I May Be Through With Medieval Fantasy
Again, apologies to both my readers for a few-week lapse there. The stomach flu plagued (totally a verb) its way through our household, which then put me off my editing schedule for book three. Not to worry - it's now with the proof reader and ARCS should be available soon (if I ever get my cover done). I'll also return to a regular blogging schedule again, but since my mother-in-law is currently invading my writing space for a week, I thought I'd just knock this little rumination of mine.
Mainly, I think I'm done reading the traditional medieval Europe-inspired fantasy novel. For the near future at least.
My most recent reads were guild mate Alec Hutson's The Silver Sorceress, then Rob Hayes' upcoming Never Die, with RF Kuang's The Poppy War mixed in there. And all three of those have some strong Asian influences that I found wonderfully refreshing. A complete palette cleanser, which I realized last afternoon when I picked up a very famous fantasy novel that will remain nameless for now. And believe me, it was a well written book with a compelling story.
I think this is my most-used pic at this point. I freaking love it.
Or at least it should have. Yet I found my mind wandering throughout and I'm considering DNFing it. It just doesn't capture me as those other more recent books have.

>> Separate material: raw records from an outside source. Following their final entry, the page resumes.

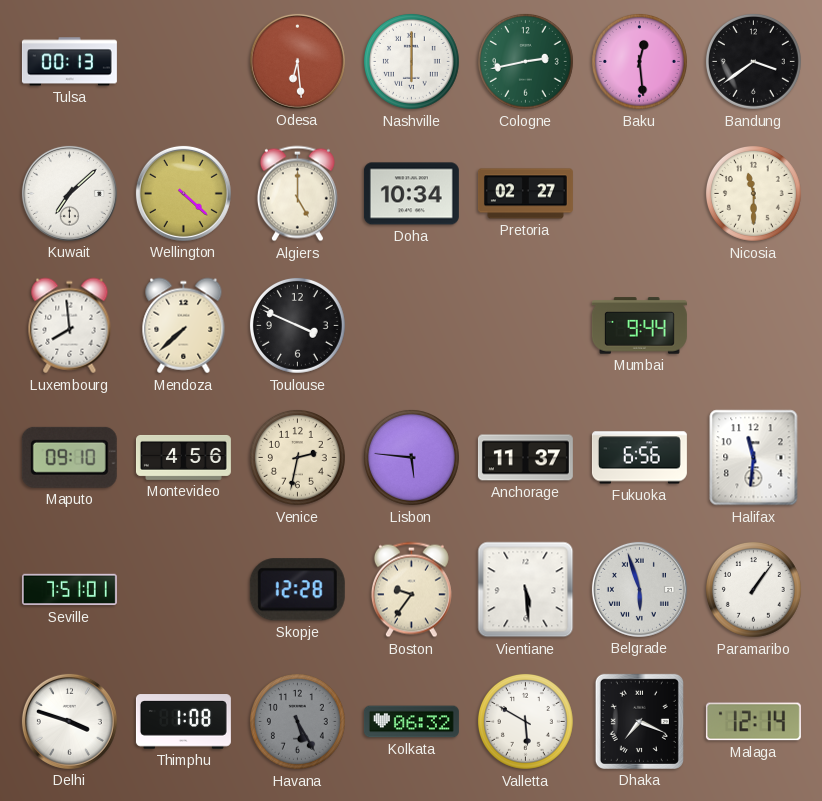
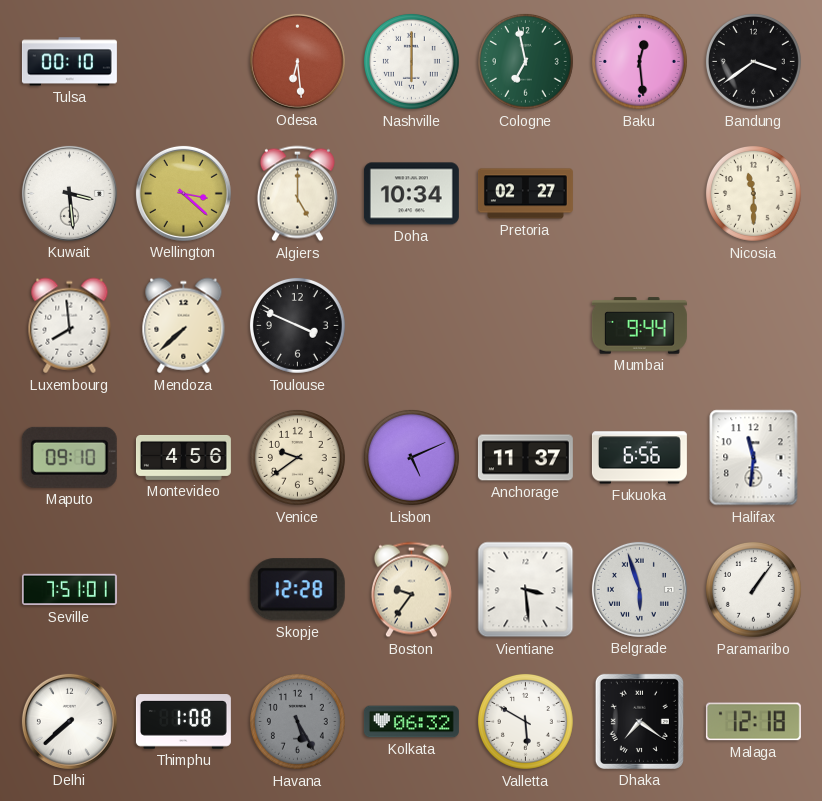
Tulsa: 00:13 -> 00:10
Cologne: 2:43 -> 6:58
Kuwait: 7:08 -> 3:29
Wellington: 4:22 -> 3:22
Venice: 2:32 -> 9:39
Lisbon: 5:46 -> 5:11
Vientiane: 5:29 -> 3:29
Delhi: 3:48 -> 7:38
Dhaka: 7:19 -> 7:21
Malaga: 12:14 -> 12:18
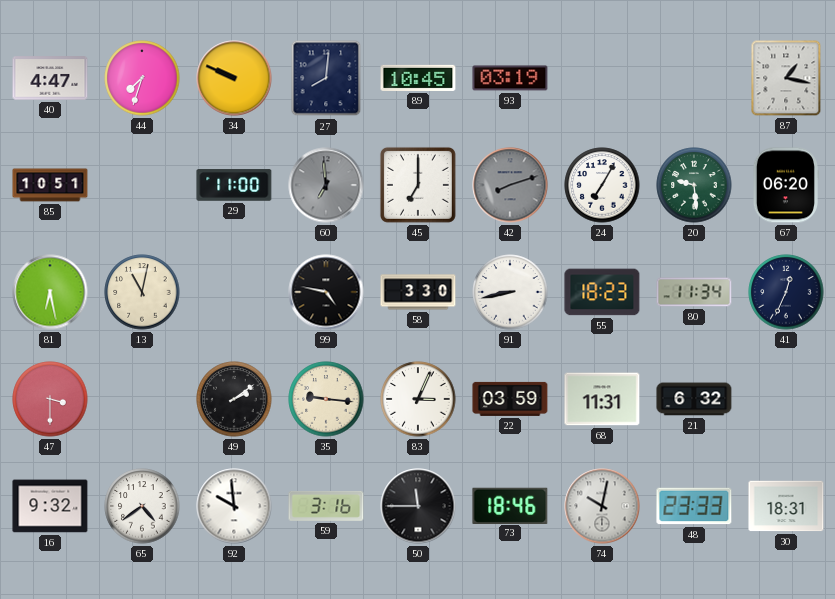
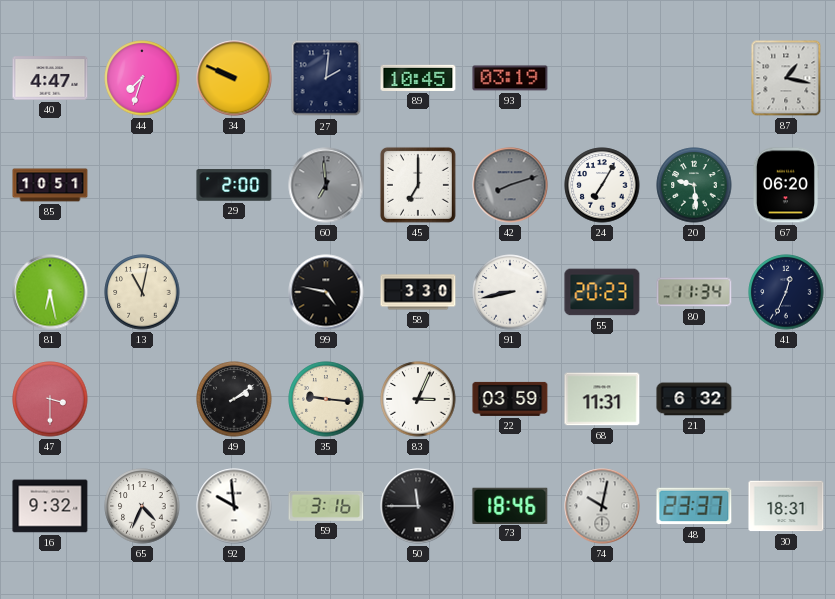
27: 8:01 -> 2:01
29: 11:00 -> 2:00
55: 18:23 -> 20:23
65: 4:39 -> 4:34
48: 23:33 -> 23:37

And I think a lot of that has to do with the fact I've read this all before. For 30+ years, I've dealt with knights and wizards, castles and taverns. It's all so familiar and I find myself craving something new. Don't get me wrong, those settings and tropes are what roped me into the genre in the first place. But after numerous decades of traveling those same paths over and over again, they feel a little stale.
And the more I think of it, the more amazed I am that it's only within the last few years that fantasy authors have begun to explore different cultures and time periods to apply their fantasy conceits too. Being as it deals with worlds that can't possibly exist, you'd think that the fantasy genre would have the most diverse bunch of worlds. Instead it seems like 90% of the genre has been dedicated to exploring one basic location for 50+ years.

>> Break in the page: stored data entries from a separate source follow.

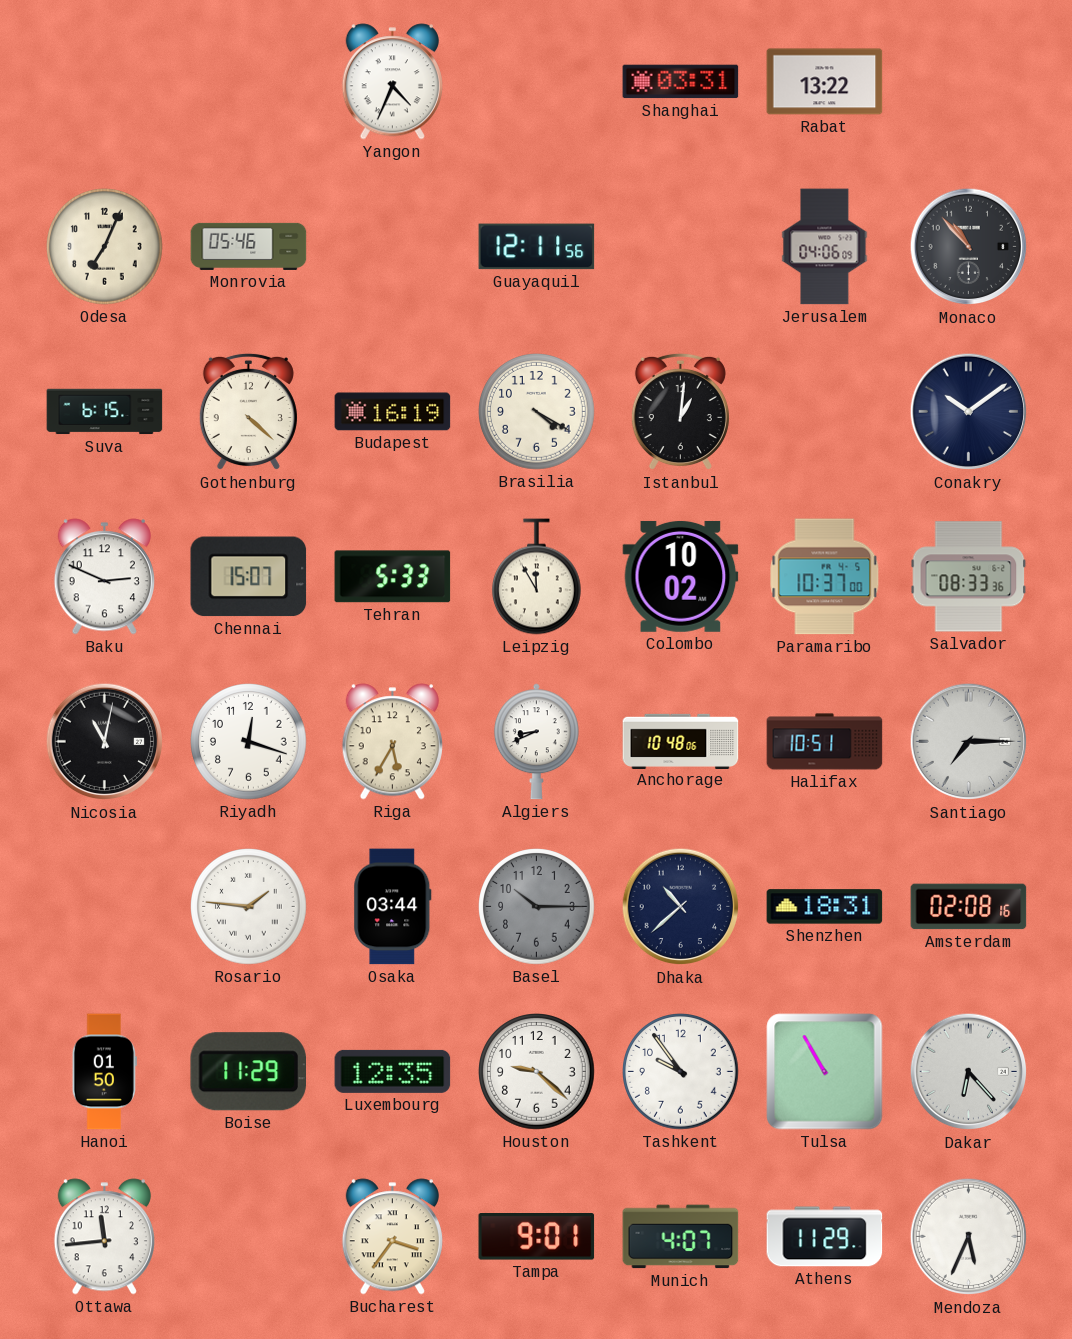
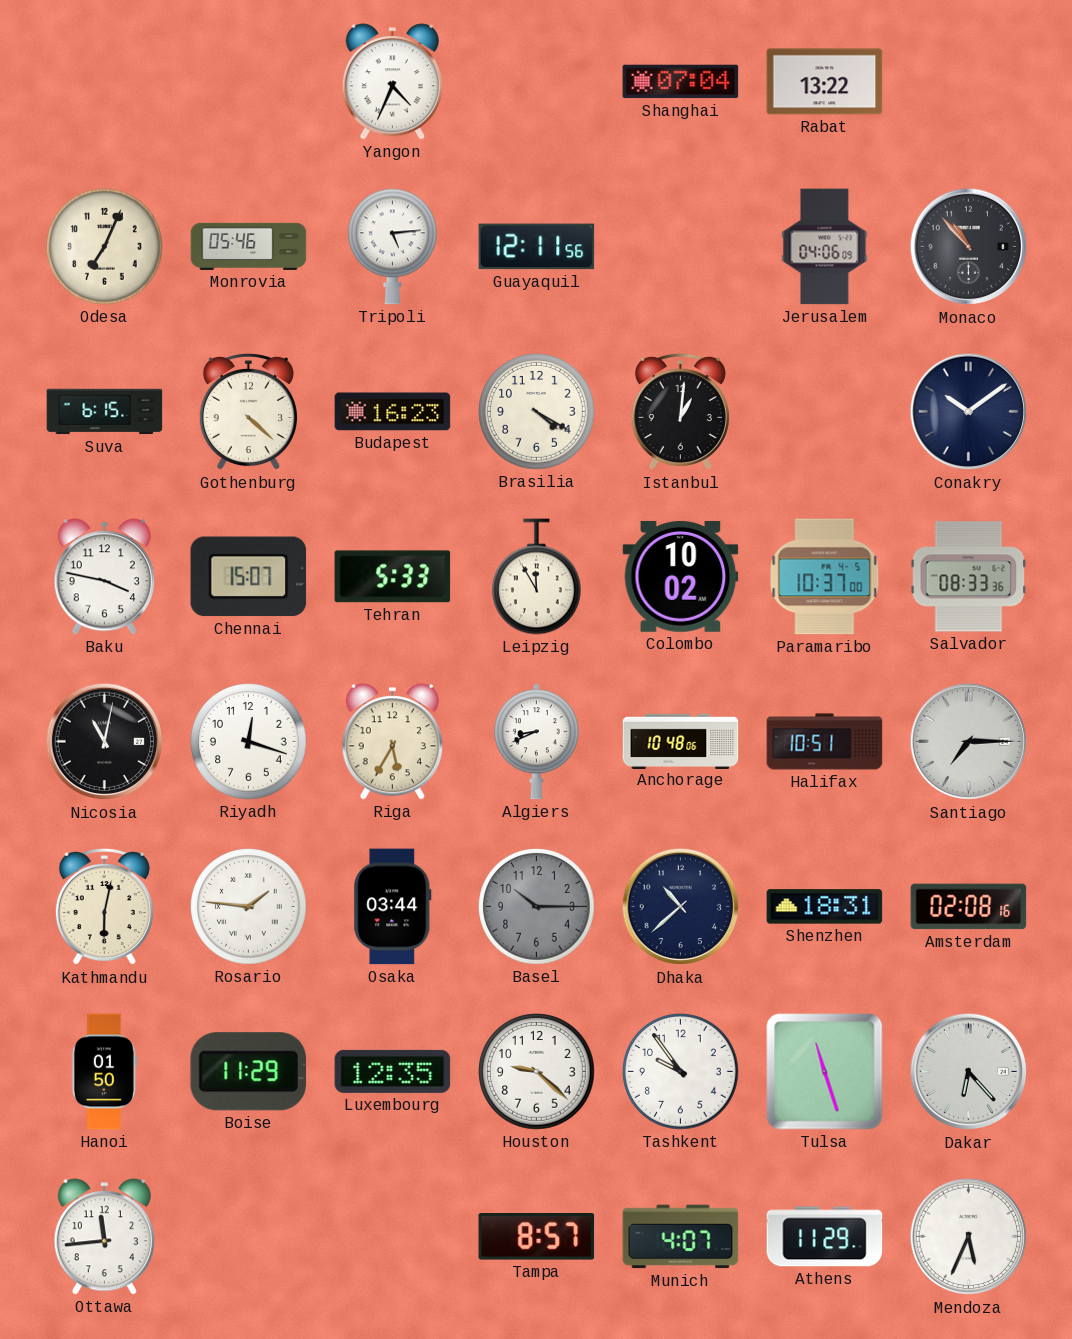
Shanghai: 03:31 -> 07:04
Tripoli: none -> 5:14
Budapest: 16:19 -> 16:23
Baku: 2:49 -> 3:47
Kathmandu: none -> 6:02
Tulsa: 10:55 -> 11:27
Bucharest: 3:36 -> none
Tampa: 9:01 -> 8:57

Though no fault of its own, I think LOTR is patient zero. Yes, fantasy as a genre existed before. But it was the first adult fantasy novel, which ushered what can be considered the modern age. It's the ancestor from which most modern fantasy genetically descends from, which means the castles and wizards, castles and taverns are built into the genre's DNA (along with elves, dwarves, orcs and trolls).
Again, this is by no means a bad thing, and certainly not some form of fantasy original sin. LOTR broke new ground and it makes sense others would emulate its success. In fact, many authors and audiences thought that LOTR's success was the genre conventions themselves, so it makes sense they would follow in those footsteps.
Robert Howard's map of Conan's world. Totally not inspired by Europe.
But at this stage in my reading, I'm ready to veer off said path and explore some new worlds that aren't quite so familiar. And again, thank goodness for self-publishing in that there's where most of the new subgenre exploration is taking place. So for the next... well, I don't want to put an exact date to it, but for a while now, I'm going to avoid medieval Europe.
Unless Winds of Winter comes out. Obviously.